• _What is needed_:
Your task is to restate word for word the lines in the material below, from the one with "などにお湯を入れ、精油を数滴落としてから、口若しく" up to and including the one with "aunque con cautela sobre el futuro del DCU.". Do not carry over the pictures.

• _Input records_:
-- Opening Marker --

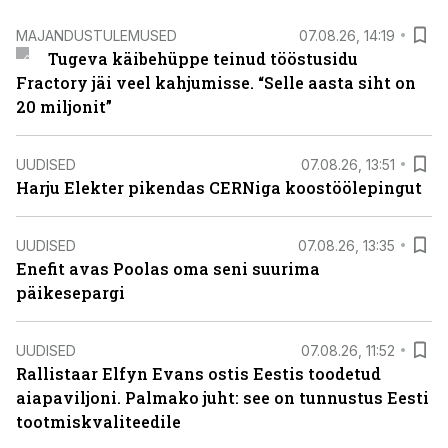
MAJANDUSTULEMUSED
07.08.26, 14:19
Tugeva käibehüppe teinud tööstusidu
Fractory jäi veel kahjumisse. “Selle aasta siht on
20 miljonit”
UUDISED
07.08.26, 13:51
Harju Elekter pikendas CERNiga koostöölepingut
UUDISED
07.08.26, 13:35
Enefit avas Poolas oma seni suurima
päikesepargi
UUDISED
07.08.26, 11:52
Rallistaar Elfyn Evans ostis Eestis toodetud
aiapaviljoni. Palmako juht: see on tunnustus Eesti
tootmiskvaliteedile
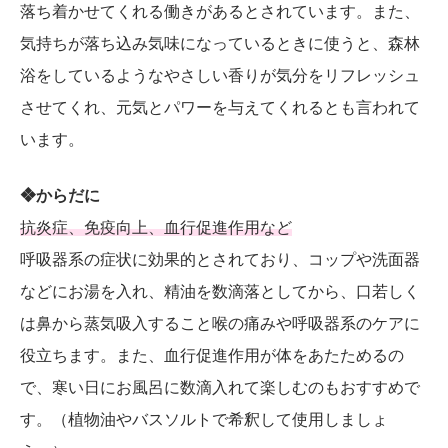
落ち着かせてくれる働きがあるとされています。また、
気持ちが落ち込み気味になっているときに使うと、森林
浴をしているようなやさしい香りが気分をリフレッシュ
させてくれ、元気とパワーを与えてくれるとも言われて
います。
❖からだに
抗炎症、免疫向上、血行促進作用など
呼吸器系の症状に効果的とされており、コップや洗面器
などにお湯を入れ、精油を数滴落としてから、口若しく
は鼻から蒸気吸入すること喉の痛みや呼吸器系のケアに
役立ちます。また、血行促進作用が体をあたためるの
で、寒い日にお風呂に数滴入れて楽しむのもおすすめで
す。（植物油やバスソルトで希釈して使用しましょ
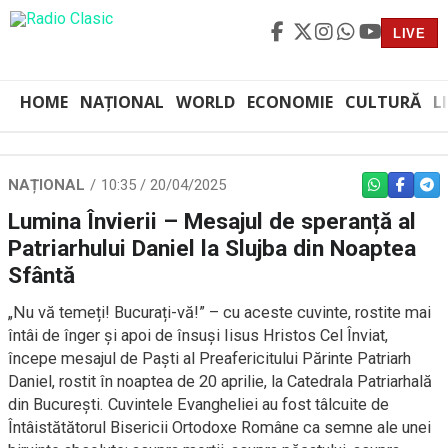
LIVE
HOME
NAȚIONAL
WORLD
ECONOMIE
CULTURĂ
L
NAȚIONAL
10:35 / 20/04/2025
WHATSAPP
FACEBO
TEL
Lumina Învierii – Mesajul de speranță al
Patriarhului Daniel la Slujba din Noaptea
Sfântă
„Nu vă temeți! Bucurați-vă!” – cu aceste cuvinte, rostite mai
întâi de înger și apoi de însuși Iisus Hristos Cel Înviat,
începe mesajul de Paști al Preafericitului Părinte Patriarh
Daniel, rostit în noaptea de 20 aprilie, la Catedrala Patriarhală
din București. Cuvintele Evangheliei au fost tâlcuite de
Întâistătătorul Bisericii Ortodoxe Române ca semne ale unei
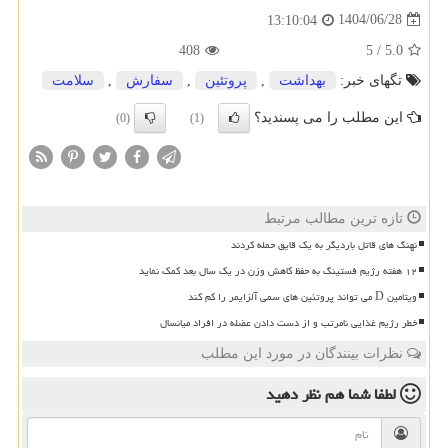
1404/06/28
13:10:04
408
5
/
5.0
تگهای خبر:
بهداشت
,
پروتئین
,
سفارش
,
سلامت
این مطلب را می پسندید؟
(0)
(1)
تازه ترین مطالب مرتبط
نهنگ های قاتل باردیگر به یک قایق حمله کردند
۱۲ هفته رژیم فستینگ به حفظ کاهش وزن در یک سال بعد کمک نماید
ویتامین D می تواند پروتئین های سمی آلزایمر را کم کند
خطر رژیم غذایی نامرتب و از دست دادن عضله در افراد میانسال
نظرات بینندگان در مورد این مطلب
لطفا شما هم
نظر دهید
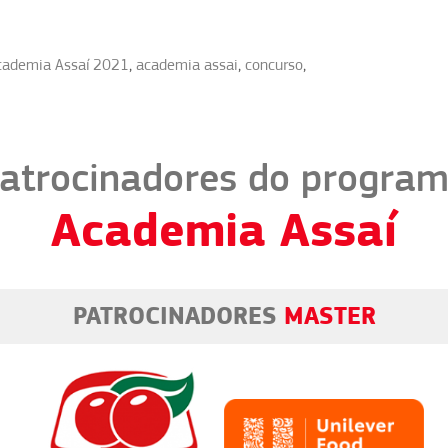
cademia Assaí 2021
,
academia assai
,
concurso
,
atrocinadores do progra
Academia Assaí
PATROCINADORES
MASTER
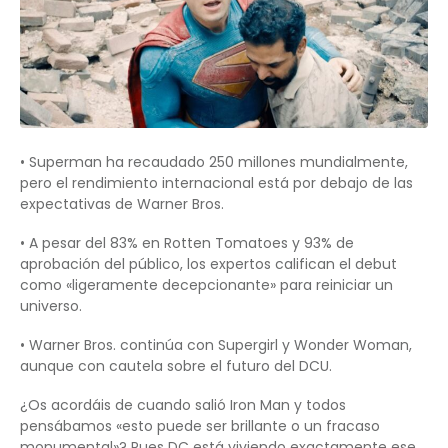
• Superman ha recaudado 250 millones mundialmente,
pero el rendimiento internacional está por debajo de las
expectativas de Warner Bros.
• A pesar del 83% en Rotten Tomatoes y 93% de
aprobación del público, los expertos califican el debut
como «ligeramente decepcionante» para reiniciar un
universo.
• Warner Bros. continúa con Supergirl y Wonder Woman,
aunque con cautela sobre el futuro del DCU.
¿Os acordáis de cuando salió Iron Man y todos
pensábamos «esto puede ser brillante o un fracaso
monumental»? Pues DC está viviendo exactamente ese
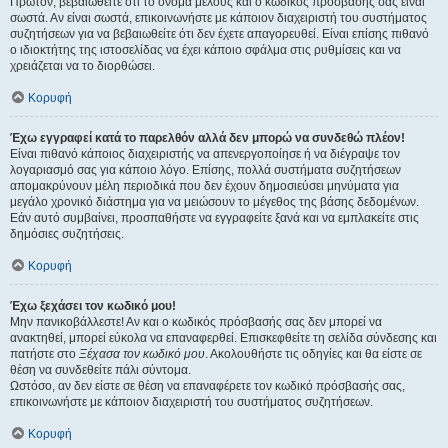
Πρώτον, βεβαιωθείτε ότι το όνομα μέλους και ο κωδικός πρόσβασής σας είναι
σωστά. Αν είναι σωστά, επικοινωνήστε με κάποιον διαχειριστή του συστήματος
συζητήσεων για να βεβαιωθείτε ότι δεν έχετε απαγορευθεί. Είναι επίσης πιθανό
ο ιδιοκτήτης της ιστοσελίδας να έχει κάποιο σφάλμα στις ρυθμίσεις και να
χρειάζεται να το διορθώσει.
Κορυφή
Έχω εγγραφεί κατά το παρελθόν αλλά δεν μπορώ να συνδεθώ πλέον!
Είναι πιθανό κάποιος διαχειριστής να απενεργοποίησε ή να διέγραψε τον
λογαριασμό σας για κάποιο λόγο. Επίσης, πολλά συστήματα συζητήσεων
απομακρύνουν μέλη περιοδικά που δεν έχουν δημοσιεύσει μηνύματα για
μεγάλο χρονικό διάστημα για να μειώσουν το μέγεθος της βάσης δεδομένων.
Εάν αυτό συμβαίνει, προσπαθήστε να εγγραφείτε ξανά και να εμπλακείτε στις
δημόσιες συζητήσεις.
Κορυφή
Έχω ξεχάσει τον κωδικό μου!
Μην πανικοβάλλεστε! Αν και ο κωδικός πρόσβασής σας δεν μπορεί να
ανακτηθεί, μπορεί εύκολα να επαναφερθεί. Επισκεφθείτε τη σελίδα σύνδεσης και
πατήστε στο
Ξέχασα τον κωδικό μου
. Ακολουθήστε τις οδηγίες και θα είστε σε
θέση να συνδεθείτε πάλι σύντομα.
Ωστόσο, αν δεν είστε σε θέση να επαναφέρετε τον κωδικό πρόσβασής σας,
επικοινωνήστε με κάποιον διαχειριστή του συστήματος συζητήσεων.
Κορυφή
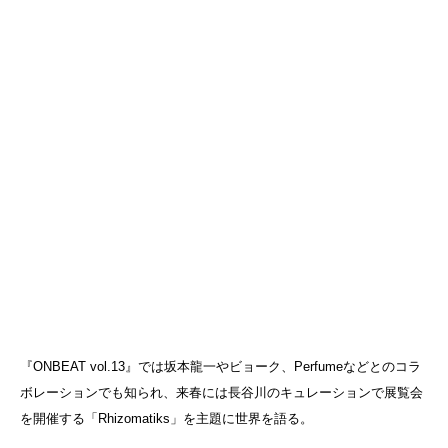
『ONBEAT vol.13』では坂本龍一やビョーク、Perfumeなどとのコラ
ボレーションでも知られ、来春には長谷川のキュレーションで展覧会
を開催する「Rhizomatiks」を主題に世界を語る。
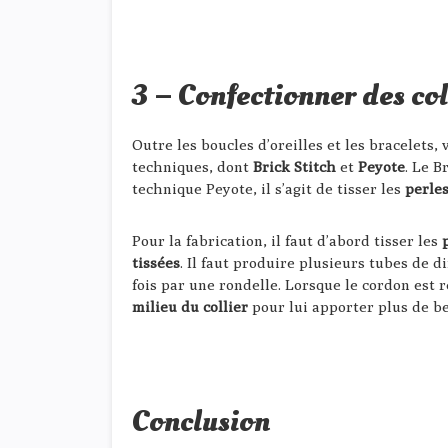
3
–
Confectionner des col
Outre les boucles d’oreilles et les bracelets
techniques, dont
Brick Stitch
et
Peyote
. Le B
technique Peyote, il s’agit de tisser les
perle
Pour la fabrication, il faut d’abord tisser les
tissées
. Il faut produire plusieurs tubes de d
fois par une rondelle. Lorsque le cordon est 
milieu du collier
pour lui apporter plus de b
Conclusion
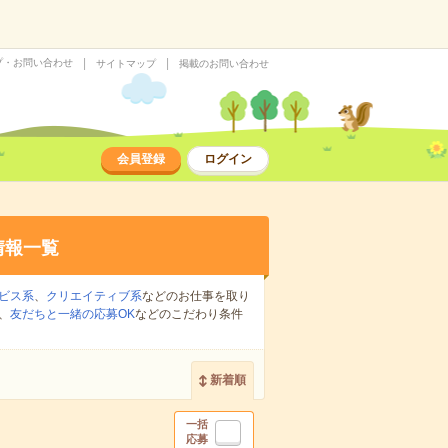
プ・お問い合わせ
サイトマップ
掲載のお問い合わせ
会員登録
ログイン
情報一覧
ビス系
、
クリエイティブ系
などのお仕事を取り
、
友だちと一緒の応募OK
などのこだわり条件
新着順
一括
応募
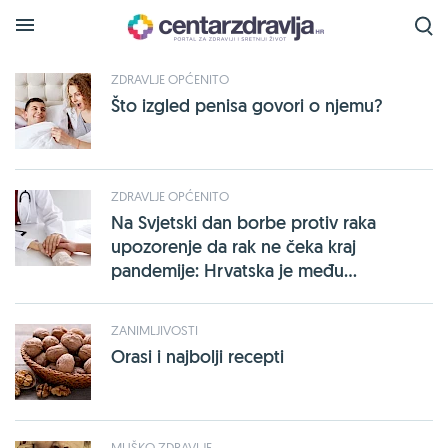
Tražena oznaka
rak-prostate
je pronađena na
sljedećim stranicama:
ZDRAVLJE OPĆENITO
Što izgled penisa govori o njemu?
ZDRAVLJE OPĆENITO
Na Svjetski dan borbe protiv raka
upozorenje da rak ne čeka kraj
pandemije: Hrvatska je među...
ZANIMLJIVOSTI
Orasi i najbolji recepti
MUŠKO ZDRAVLJE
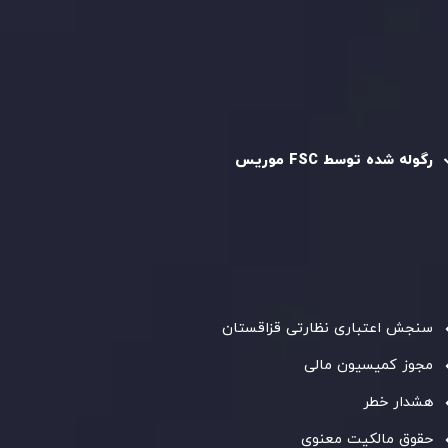
سیاست استرداد وجه
سیاست AML
رگوله و تایید شده
رگوله شده توسط FSC موریس
شرکت
Inveslo Limited
، ثبت‌شده در موریس با شماره ثبت
C230595
و دفتر مرکزی در
C/o Legacy Capital Ltd. Second
Floor, Suite 201, The Catalyst Ebene
، تحت نظارت کمیسیون
خدمات مالی جمهوری موریس فعالیت می‌کند. این شرکت با
داشتن مجوز معامله‌گری سرمایه‌گذاری،
GB25205645
، به رعایت
دقیق استانداردهای نظارتی پایبند است و محیطی امن و شفاف
برای معاملات جهانی و حفاظت از مشتریان فراهم می‌آورد.
سنجش اعتباری نظارتی قزاقستان
مجوز کمیسیون مالی
هشدار خطر
حقوق مالکیت معنوی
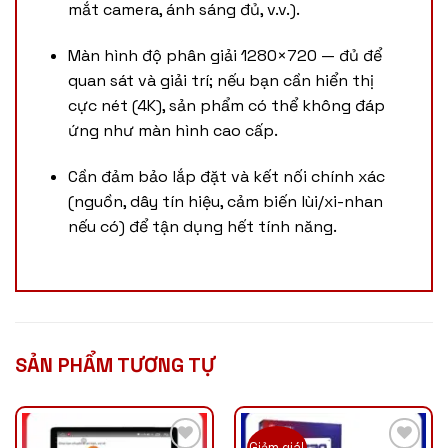
mắt camera, ánh sáng đủ, v.v.).
Màn hình độ phân giải 1280×720 — đủ để
quan sát và giải trí; nếu bạn cần hiển thị
cực nét (4K), sản phẩm có thể không đáp
ứng như màn hình cao cấp.
Cần đảm bảo lắp đặt và kết nối chính xác
(nguồn, dây tín hiệu, cảm biến lùi/xi-nhan
nếu có) để tận dụng hết tính năng.
SẢN PHẨM TƯƠNG TỰ
Giảm giá!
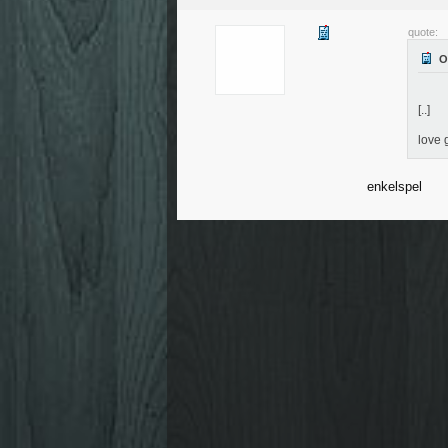
quote:
[..]
love
enkelspel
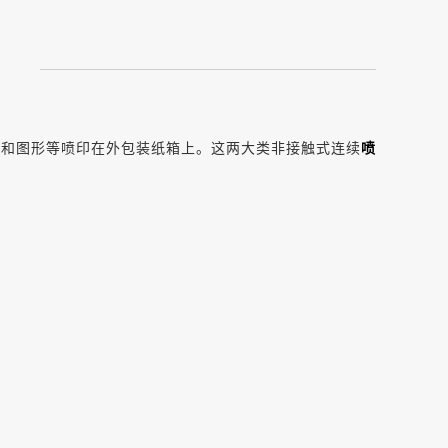
字和图形等喷印在外包装纸箱上。这两大类非接触式连续
喷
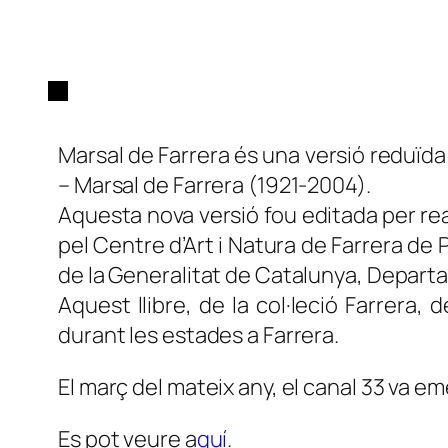
Marsal de Farrera
és una versió reduïd
– Marsal de Farrera (1921-2004).
Aquesta nova versió fou editada per rea
pel Centre d’Art i Natura de Farrera de 
de la Generalitat de Catalunya, Depart
Aquest llibre, de la col·leció
Farrera, 
durant les estades a Farrera.
El març del mateix any, el canal 33 va 
Es pot veure a
quí
.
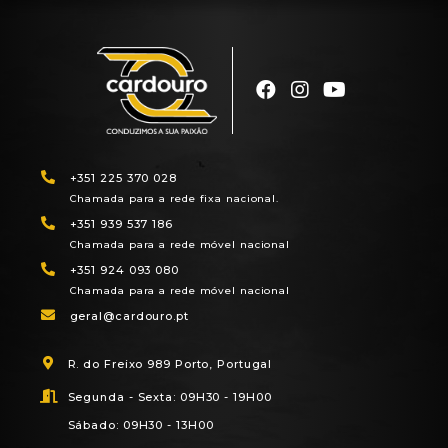
+351 225 370 028
Chamada para a rede fixa nacional.
+351 939 537 186
Chamada para a rede móvel nacional
+351 924 093 080
Chamada para a rede móvel nacional
geral@cardouro.pt
R. do Freixo 989 Porto, Portugal
Segunda - Sexta: 09H30 - 19H00
Sábado: 09H30 - 13H00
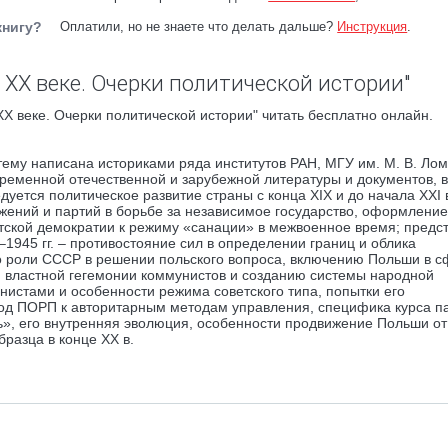
книгу?
Оплатили, но не знаете что делать дальше?
Инструкция
.
 ХХ веке. Очерки политической истории"
Х веке. Очерки политической истории" читать бесплатно онлайн.
ему написана историками ряда институтов РАН, МГУ им. М. В. Ло
временной отечественной и зарубежной литературы и документов, в
дуется политическое развитие страны с конца XIX и до начала XXI 
жений и партий в борьбе за независимое государство, оформление
тской демократии к режиму «санации» в межвоенное время; предс
945 гг. – противостояние сил в определении границ и облика
 роли СССР в решении польского вопроса, включению Польши в с
ю властной гегемонии коммунистов и созданию системы народной
истами и особенности режима советского типа, попытки его
еход ПОРП к авторитарным методам управления, специфика курса п
ь», его внутренняя эволюция, особенности продвижение Польши от
разца в конце XX в.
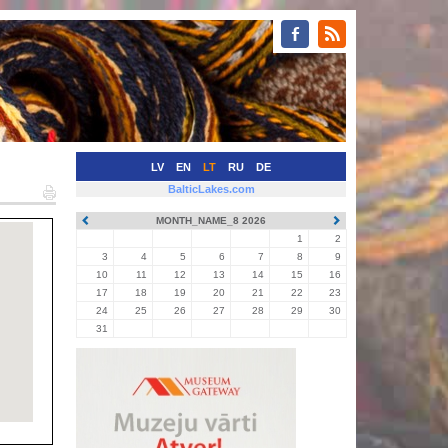
LV
EN
LT
RU
DE
BalticLakes.com
MONTH_NAME_8 2026
1
2
3
4
5
6
7
8
9
10
11
12
13
14
15
16
17
18
19
20
21
22
23
24
25
26
27
28
29
30
31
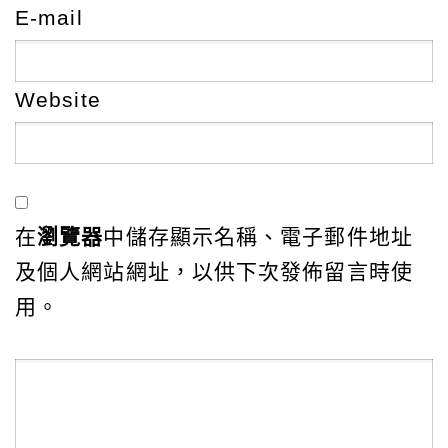
E-mail
Website
在
瀏覽器
中儲存顯示名稱、電子郵件地址
及個人網站網址，以供下次發佈留言時使
用。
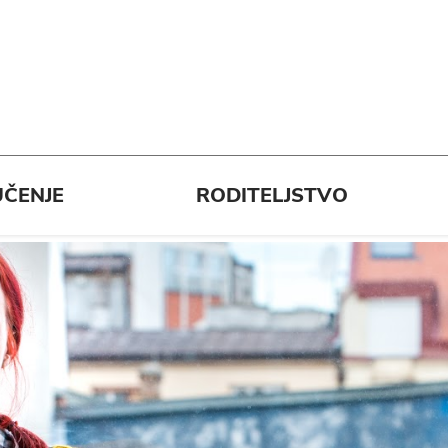
ČENJE
RODITELJSTVO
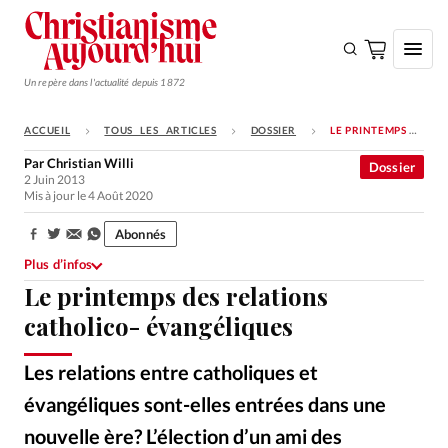
Un repère dans l'actualité depuis 1872
ACCUEIL
TOUS LES ARTICLES
DOSSIER
LE PRINTEMPS DES RELATIONS CATHOLICO- ÉVANGÉLIQUES
S'ABONNER
Par
Christian Willi
Dossier
2 Juin 2013
Monde
Mis à jour le 4 Août 2020
Eglises
Abonnés
Partager:
Opinions
Plus d’infos
Le printemps des relations
Tous les articles
catholico- évangéliques
Faire un don
Emploi
Les relations entre catholiques et
évangéliques sont-elles entrées dans une
Se connecter
nouvelle ère? L’élection d’un ami des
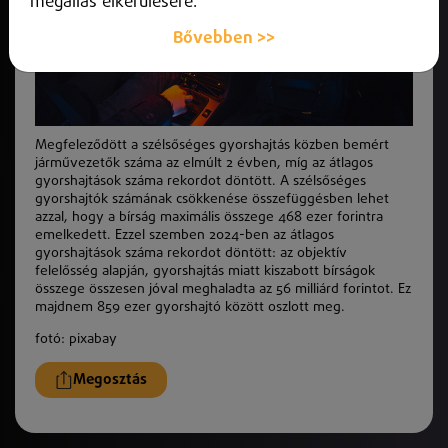
megállás elkerülésére.
Bővebben >>
Megfeleződött a szélsőséges gyorshajtás közben bemért
járművezetők száma az elmúlt 2 évben, míg az átlagos
gyorshajtások száma rekordot döntött. A szélsőséges
gyorshajtók számának csökkenése összefüggésben lehet
azzal, hogy a bírság maximális összege 468 ezer forintra
emelkedett. Ezzel szemben 2024-ben az átlagos
gyorshajtások száma rekordot döntött: az objektív
felelősség alapján, gyorshajtás miatt kiszabott bírságok
összege összesen jóval meghaladta az 56 milliárd forintot. Ez
majdnem 859 ezer gyorshajtó között oszlott meg.
fotó: pixabay
Megosztás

-- Closing Marker --

• _Output of the task_:
などにお湯を入れ、精油を数滴落としてから、口若しく
は鼻から蒸気吸入すること喉の痛みや呼吸器系のケアに
役立ちます。また、血行促進作用が体をあたためるの
で、寒い日にお風呂に数滴入れて楽しむのもおすすめで
す。（植物油やバスソルトで希釈して使用しましょ
LIVE
HOME
NAȚIONAL
WORLD
ECONOMIE
CULTURĂ
L
NAȚIONAL
10:35 / 20/04/2025
WHATSAPP
FACEBO
TEL
Lumina Învierii – Mesajul de speranță al
Patriarhului Daniel la Slujba din Noaptea
Sfântă
„Nu vă temeți! Bucurați-vă!” – cu aceste cuvinte, rostite mai
întâi de înger și apoi de însuși Iisus Hristos Cel Înviat,
începe mesajul de Paști al Preafericitului Părinte Patriarh
Daniel, rostit în noaptea de 20 aprilie, la Catedrala Patriarhală
din București. Cuvintele Evangheliei au fost tâlcuite de
Întâistătătorul Bisericii Ortodoxe Române ca semne ale unei
1404/06/28
13:10:04
408
5
/
5.0
تگهای خبر:
بهداشت
,
پروتئین
,
سفارش
,
سلامت
این مطلب را می پسندید؟
(0)
(1)
تازه ترین مطالب مرتبط
نهنگ های قاتل باردیگر به یک قایق حمله کردند
۱۲ هفته رژیم فستینگ به حفظ کاهش وزن در یک سال بعد کمک نماید
ویتامین D می تواند پروتئین های سمی آلزایمر را کم کند
خطر رژیم غذایی نامرتب و از دست دادن عضله در افراد میانسال
نظرات بینندگان در مورد این مطلب
لطفا شما هم
نظر دهید
cademia Assaí 2021
,
academia assai
,
concurso
,
atrocinadores do progra
Academia Assaí
PATROCINADORES
MASTER
• Superman ha recaudado 250 millones mundialmente,
pero el rendimiento internacional está por debajo de las
expectativas de Warner Bros.
• A pesar del 83% en Rotten Tomatoes y 93% de
aprobación del público, los expertos califican el debut
como «ligeramente decepcionante» para reiniciar un
universo.
• Warner Bros. continúa con Supergirl y Wonder Woman,
aunque con cautela sobre el futuro del DCU.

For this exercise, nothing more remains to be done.